David Hooper, partner at Reynolds Porter Chamberlain, said the judgment was a “very detailed examination of what has gone wrong with conditional fees and how astonishing costs have become”.

He said one view of the case was that Naomi Campbell had “pots of money” so there was no justification in allowing the very wealthy to run up enormous costs.

“I think it goes much further than that,” Hooper said.

“The judges are anticipating reforms to the system.

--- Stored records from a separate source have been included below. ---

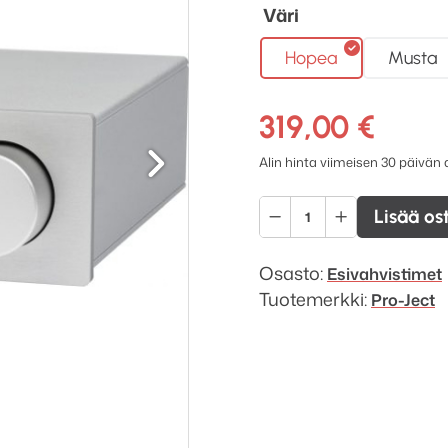
Väri
Hopea
Musta
319,00
€
Seuraava
Alin hinta viimeisen 30 päivän
Pro-
Lisää os
Ject
Pre
Osasto:
Esivahvistimet
Box
Tuotemerkki:
Pro-Ject
S2
Analogue
etuvahvistin
määrä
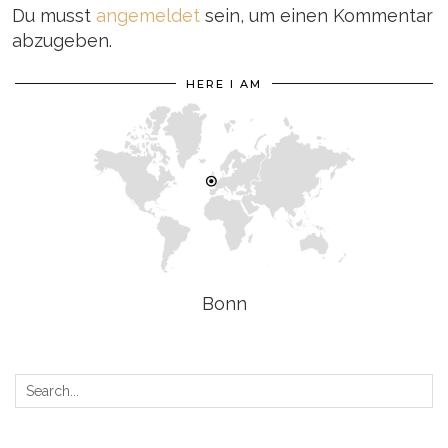
Du musst
angemeldet
sein, um einen Kommentar
abzugeben.
HERE I AM
Bonn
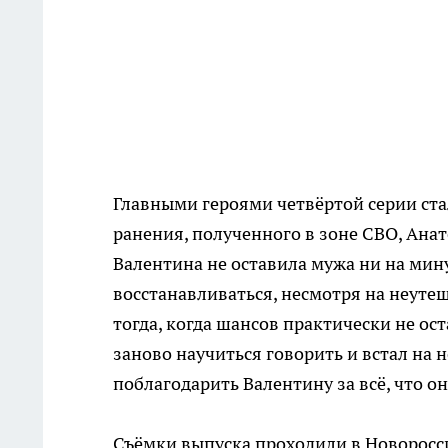
Главными героями четвёртой серии ста
ранения, полученного в зоне СВО, Анат
Валентина не оставила мужа ни на мину
восстанавливаться, несмотря на неуте
тогда, когда шансов практически не ос
заново научиться говорить и встал на 
поблагодарить Валентину за всё, что он
Съёмки выпуска проходили в Новоросси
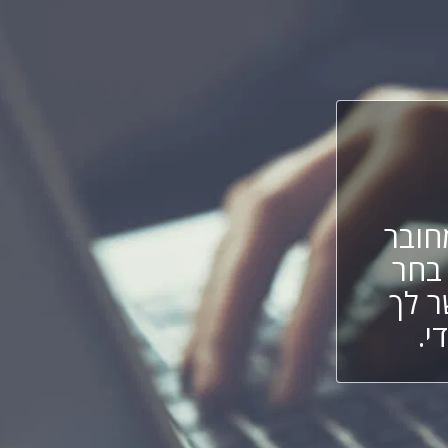
ובר
 בחר
ר לך
י.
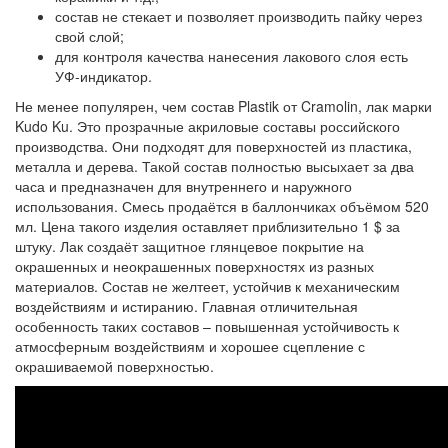
состав не стекает и позволяет производить пайку через
свой слой;
для контроля качества нанесения лакового слоя есть
УФ-индикатор.
Не менее популярен, чем состав Plastik от Cramolin, лак марки
Kudo Ku. Это прозрачные акриловые составы российского
производства. Они подходят для поверхностей из пластика,
металла и дерева. Такой состав полностью высыхает за два
часа и предназначен для внутреннего и наружного
использования. Смесь продаётся в баллончиках объёмом 520
мл. Цена такого изделия оставляет приблизительно 1 $ за
штуку. Лак создаёт защитное глянцевое покрытие на
окрашенных и неокрашенных поверхностях из разных
материалов. Состав не желтеет, устойчив к механическим
воздействиям и истиранию. Главная отличительная
особенность таких составов – повышенная устойчивость к
атмосферным воздействиям и хорошее сцепление с
окрашиваемой поверхностью.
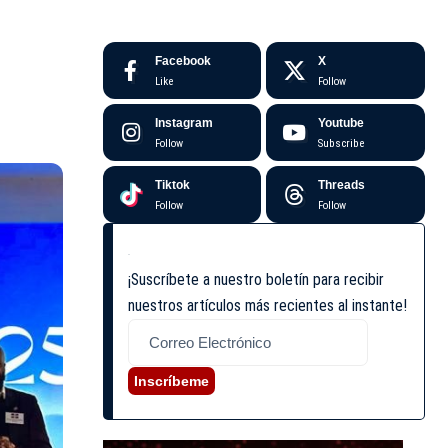
Facebook
X
Like
Follow
Instagram
Youtube
Follow
Subscribe
Tiktok
Threads
Follow
Follow
¡Suscríbete a nuestro boletín para recibir
nuestros artículos más recientes al instante!
Inscríbeme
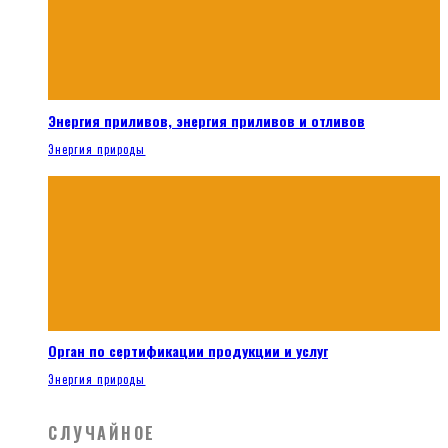
Энергия приливов, энергия приливов и отливов
Энергия природы
Орган по сертификации продукции и услуг
Энергия природы
СЛУЧАЙНОЕ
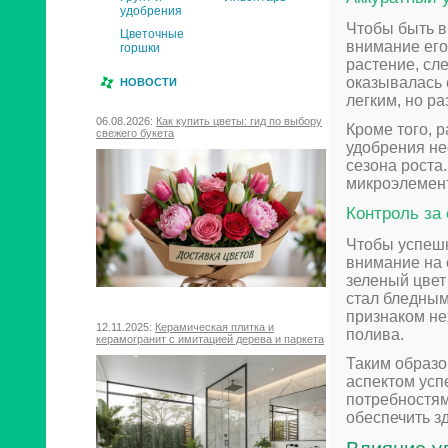
удобрения
Чтобы быть в
Цветочные
внимание его
горшки
растение, сл
оказывалась 
НОВОСТИ
легким, но р
06.08.2026:
Как купить цветы: гид по выбору
Кроме того, 
свежего букета
удобрения не
сезона роста
микроэлемент
Контроль за
Чтобы успешн
внимание на 
зеленый цвет
стал бледным
признаком не
12.11.2025:
Керамическая плитка и
полива.
керамогранит с имитацией дерева и паркета
Таким образо
аспектом усп
потребностям
обеспечить з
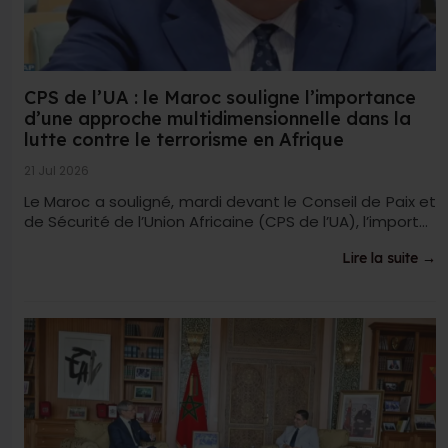
CPS de l’UA : le Maroc souligne l’importance
d’une approche multidimensionnelle dans la
lutte contre le terrorisme en Afrique
21 Jul 2026
Le Maroc a souligné, mardi devant le Conseil de Paix et
de Sécurité de l’Union Africaine (CPS de l’UA), l’import...
Lire la suite →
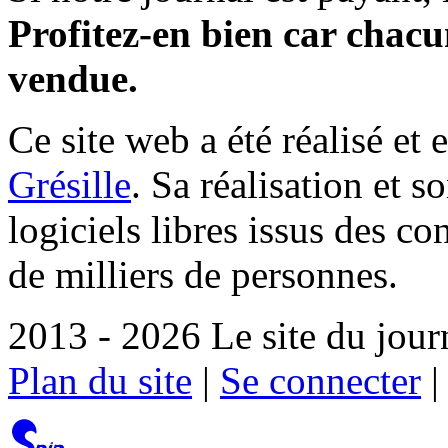
Profitez-en bien car chacun
vendue.
Ce site web a été réalisé et 
Grésille
. Sa réalisation et 
logiciels libres issus des co
de milliers de personnes.
2013 - 2026 Le site du jour
Plan du site
|
Se connecter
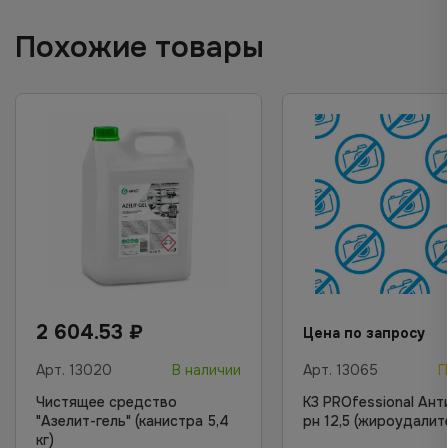
Похожие товары
2 604.53
₽
Цена по запросу
Арт.
13020
В наличии
Арт.
13065
П
Чистящее средство
К3 PROfessional Ант
"Азелит-гель" (канистра 5,4
рн 12,5 (жироудалит
кг)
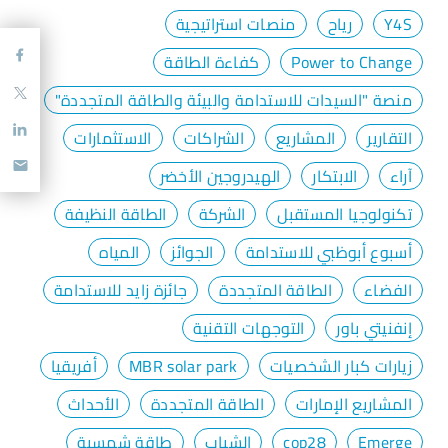
Y4S
رياح
منصات استراتيجية
Power to Change
كفاءة الطاقة
منصة "السيدات للاستدامة والبيئة والطاقة المتجددة"
التقارير
المشاريع
الشراكات
الاستثمارات
آراء
الابتكار
الهيدروجين الأخضر
تكنولوجيا المستقبل
الشركة
الطاقة النظيفة
أسبوع أبوظبي للاستدامة
الجوائز
المياه
الفضاء
الطاقة المتجددة
جائزة زايد للاستدامة
إنفنيتي باور
التوجهات التقنية
زيارات كبار الشخصيات
MBR solar park
أفريقيا
المشاريع الإمارات
الطاقة المتجددة
الأحداث
Emerge
cop28
الشباب
طاقة شمسية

They must be thinking that we will do something and, unless we do, we’ll be back in Europe again.

“The ruling will kick start the reform process and we will end up, I believe, with a very circumscribed conditional fee regime.”

Hooper added that the ruling was “one more nail in the coffin” for excessive success fees in libel actions.

Jonathan Coad, partner at Lewis Silkin, said that although the ECtHR ruling was unclear over whether the recoverability of success fees was objectionable per se, it would send a “shock wave” through law firms whose business models were based on conditional fees.

“The system will have to change or the government will face a plethora of litigation,” he said.

Coad said the press had launched a “pincer movement”, demanding reform of libel laws while attacking lawyers who used CFAs.

The ECtHR said that the Ministry of Justice had recognised that recoverable success fees had resulted in an “excessive” costs burden on defendants and the balance had “swung too far in favour of claimants”.

The court said that the MoJ had introduced new legislation to cut success fees to ten per cent of base costs in libel actions, but the measure had not been passed by parliament.

The present government had “not indicated whether this or any other legislation has since been proposed for adoption”.

The judges said the “depth and nature of the flaws in the system” accepted in important respects by the MoJ led it to conclude that current rules “exceeded even the broad margin of appreciation to be accorded to the state”.

“In such circumstances, the court considers that the requirement that the applicant pay success fees to the claimant was disproportionate having regard to the legitimate aims sought to be achieved and exceeded even the broad margin of appreciation accorded to the government in such matters.”